New benchmarks for the m2m/mbart models after the switch away from Fairseq to huggingface transformers in EasyNMT 2.0

UKPLab / EasyNMT

Easy to use, state-of-the-art Neural Machine Translation for 100+ languages

Apache License 2.0

1.16k stars 115 forks source link

New benchmarks for the m2m/mbart models after the switch away from Fairseq to huggingface transformers in EasyNMT 2.0 #28

Open kgravenreuth opened 3 years ago

kgravenreuth commented 3 years ago

With the switch away from Fairseq to huggingface transformers in EasyNMT 2.0, there seem to have been substantial changes, e.g. the size of the m2m_100_1.2B model has increased from 2.3 GB to 5 GB in size.

Do we need new benchmark tests for the m2m/mbart models after this change? In general, will this make translation inference slower or faster compared to before (by subjective opinion)?

nreimers commented 3 years ago

Hi @kgravenreuth We hosted the models using floating point with 16 bits (fp16). In version 2, we switch to use huggingface transformers. They host the models using fp32, hence, the models are twice as large.

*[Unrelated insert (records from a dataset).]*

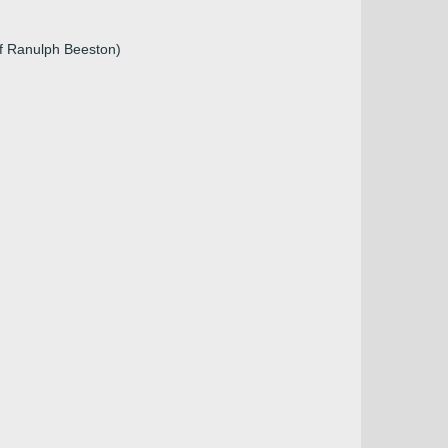
of Ranulph Beeston)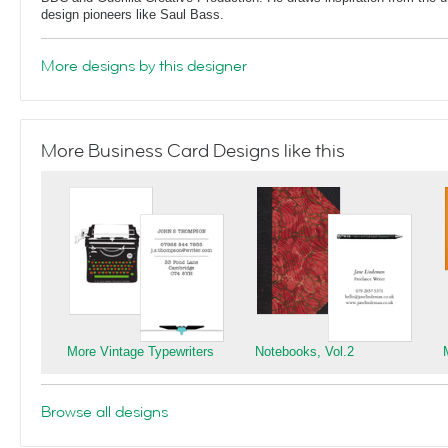
design pioneers like Saul Bass.
More designs by this designer
More Business Card Designs like this
More Vintage Typewriters
Notebooks, Vol.2
Browse all designs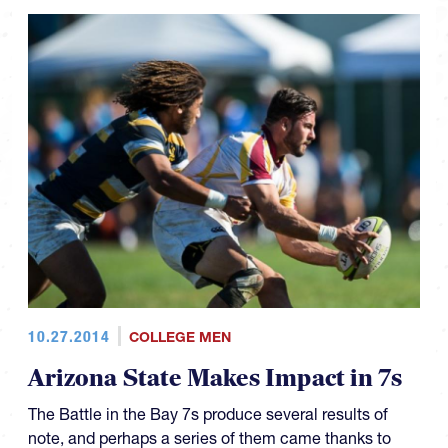
10.27.2014
COLLEGE MEN
Arizona State Makes Impact in 7s
The Battle in the Bay 7s produce several results of
note, and perhaps a series of them came thanks to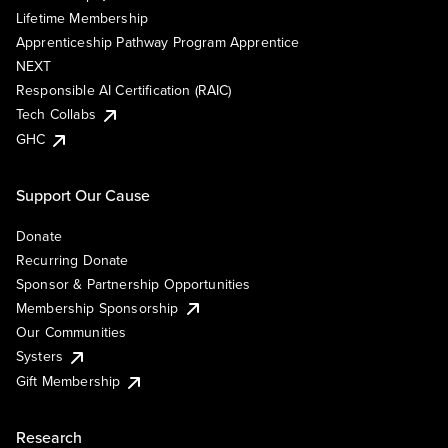
Lifetime Membership
Apprenticeship Pathway Program Apprentice
NEXT
Responsible AI Certification (RAIC)
Tech Collabs
GHC
Support Our Cause
Donate
Recurring Donate
Sponsor & Partnership Opportunities
Membership Sponsorship
Our Communities
Systers
Gift Membership
Research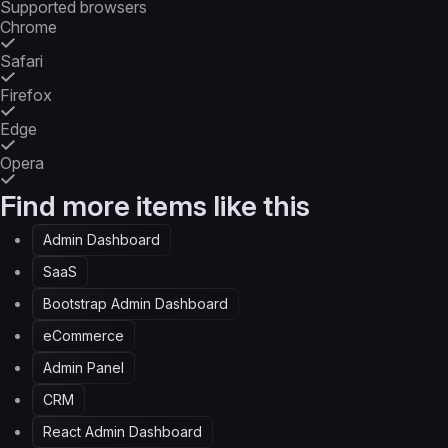
Supported browsers
Chrome
Safari
Firefox
Edge
Opera
Find more items like this
Admin Dashboard
SaaS
Bootstrap Admin Dashboard
eCommerce
Admin Panel
CRM
React Admin Dashboard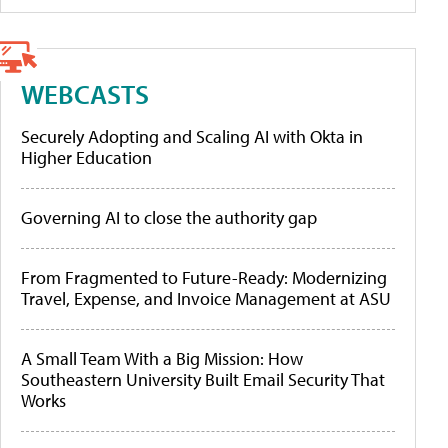
WEBCASTS
Securely Adopting and Scaling AI with Okta in
Higher Education
Governing AI to close the authority gap
From Fragmented to Future-Ready: Modernizing
Travel, Expense, and Invoice Management at ASU
A Small Team With a Big Mission: How
Southeastern University Built Email Security That
Works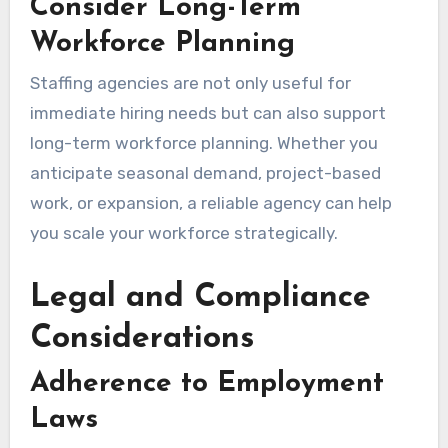
Consider Long-Term
Workforce Planning
Staffing agencies are not only useful for
immediate hiring needs but can also support
long-term workforce planning. Whether you
anticipate seasonal demand, project-based
work, or expansion, a reliable agency can help
you scale your workforce strategically.
Legal and Compliance
Considerations
Adherence to Employment
Laws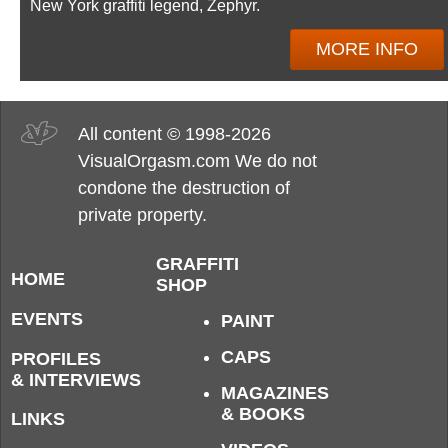
New York graffiti legend, Zephyr.
MORE INFO
All content © 1998-2026
VisualOrgasm.com We do not
condone the destruction of
private property.
GRAFFITI
HOME
SHOP
EVENTS
PAINT
CAPS
PROFILES
& INTERVIEWS
MAGAZINES
& BOOKS
LINKS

Performance in terms of translation accuracy should be the same.

Will it be faster or slower: The size has here little impact, because the models can internally transferred between these two type of storing floating point numbers.

But it can be that the huggingface implementation is faster or slower then the previous fairseq implementation. Hope I can update the numbers soon

nreimers commented 3 years ago

Sadly huggingface models are much slower than the fairseq models.

I think a difference is the usage of FP32 vs. FP16 as fairseq is doing. Will check if converting the model to FP16 will speed up the computation.

hobodrifterdavid commented 2 years ago

Hello. I'm wondering if you have any further infomation.. we'd like to run the m2m-100 model and I'm considering going back to the fairseq code that was removed with v2.0.0.